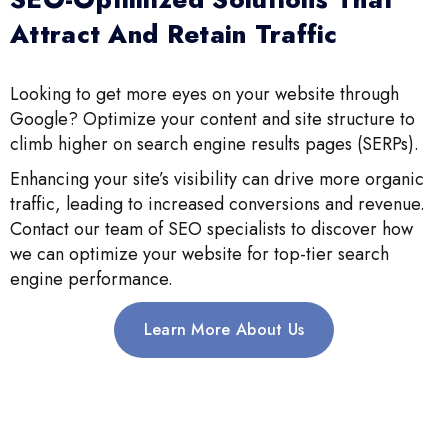
Attract And Retain Traffic
Looking to get more eyes on your website through
Google? Optimize your content and site structure to
climb higher on search engine results pages (SERPs).
Enhancing your site’s visibility can drive more organic
traffic, leading to increased conversions and revenue.
Contact our team of SEO specialists to discover how
we can optimize your website for top-tier search
engine performance.
Learn More About Us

* * * * * * *

INSTRUCTIONS TO FOLLOW: Please give the entries again word for word, without any pictures.

TASK RESPONSE:
Attract And Retain Traffic
Looking to get more eyes on your website through
Google? Optimize your content and site structure to
climb higher on search engine results pages (SERPs).
Enhancing your site’s visibility can drive more organic
traffic, leading to increased conversions and revenue.
Contact our team of SEO specialists to discover how
we can optimize your website for top-tier search
engine performance.
Learn More About Us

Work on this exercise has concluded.